To understand our data, we could explore them. Before we continue, I will create my own plot theme.
soft_blue_theme <- theme(
panel.background = element_rect(fill="lemonchiffon"),
plot.background = element_rect(fill="slategray3"),
panel.grid.minor.x = element_blank(),
panel.grid.major.x = element_blank(),
panel.grid.minor.y = element_blank(),
panel.grid.major.y = element_blank(),
text = element_text(color="black"),
axis.text = element_text(color="black"),
strip.background =element_rect(fill="linen"),
strip.text = element_text(colour = 'black')
)
Based on the summary above, the most movies were produced in 2017, to prove it, let’s create a plot to show it, but I will just subset into the to 10 years.
Here is the plot
movies %>%
select(year) %>%
group_by(year) %>%
count(year) %>%
arrange(desc(n)) %>%
head(10) %>%
ggplot(aes(x = year, y = n)) +
geom_col(aes(fill = year)) +
labs(x = NULL, y = NULL, title = "Most Movies Per Year") +
theme(legend.position = "none", plot.title = element_text(hjust = 0.5)) +
soft_blue_theme
The most movie in our data was the movie produced in 2017
We would like to know the top 20 movies’ title based on the average of reviews_from_users
, so we would know what type of movies does most of people like.
movies %>%
select(title, reviews_from_users) %>%
group_by(title) %>%
mutate(reviews_from_users = mean(reviews_from_users)) %>%
arrange(desc(reviews_from_users)) %>%
head(20) %>%
ggplot(aes(x = reviews_from_users, y = reorder(title, reviews_from_users), fill = title)) +
geom_col() +
labs(title = "Top 20 Movies",
subtitle = "Based on reviews from users",
x = "Review from Users",
y = "Title",
fill = NULL) +
theme(legend.position = "none", plot.title = element_text(hjust = 0.5)) +
soft_blue_theme
The top movie based on user’s review is Avengers: Endgame which kind of the newest film.

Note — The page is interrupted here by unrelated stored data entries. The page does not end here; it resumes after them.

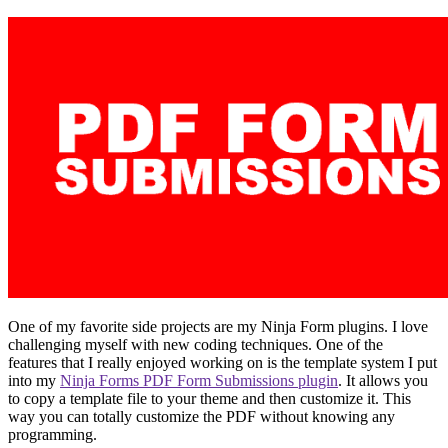
One of my favorite side projects are my Ninja Form plugins. I love
challenging myself with new coding techniques. One of the
features that I really enjoyed working on is the template system I put
into my
Ninja Forms PDF Form Submissions plugin
. It allows you
to copy a template file to your theme and then customize it. This
way you can totally customize the PDF without knowing any
programming.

As we know from the summary, the most movie we have in the dataset were from Drama, but was it has the most avg_votes
? Let’s find out
movies %>%
select(genre, title, avg_vote) %>%
group_by(genre) %>%
summarise(avg_vote = mean(avg_vote)) %>%
arrange(desc(avg_vote)) %>%
head(15) %>%
ggplot(mapping = aes(x = avg_vote,
y = reorder(genre, avg_vote),
fill = genre)) +
geom_col() +
labs(title = "Top 15 Genres",
subtitle = "Based on Average Vote",
x = "Average Vote",
y = "Genre",
fill = NULL) +
theme(legend.position = "none", plot.title = element_text(hjust = 0.5)) +
soft_blue_theme
Turns out, the most favorite genre based on votes was from Musical, Comedy, Family genre.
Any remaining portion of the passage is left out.